#### [THE PROBLEM]
Everything from the line with "konut satışlarının takip" to the end of the material is to be retyped exactly, both ends included, and nothing else.
++++++++++
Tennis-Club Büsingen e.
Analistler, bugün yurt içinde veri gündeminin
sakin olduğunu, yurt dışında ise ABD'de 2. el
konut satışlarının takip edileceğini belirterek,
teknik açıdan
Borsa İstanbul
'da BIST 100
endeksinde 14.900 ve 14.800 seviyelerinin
++++++++++
#### [WRITTEN SOLUTION]
konut satışlarının takip edileceğini belirterek,
teknik açıdan
Borsa İstanbul
'da BIST 100
endeksinde 14.900 ve 14.800 seviyelerinin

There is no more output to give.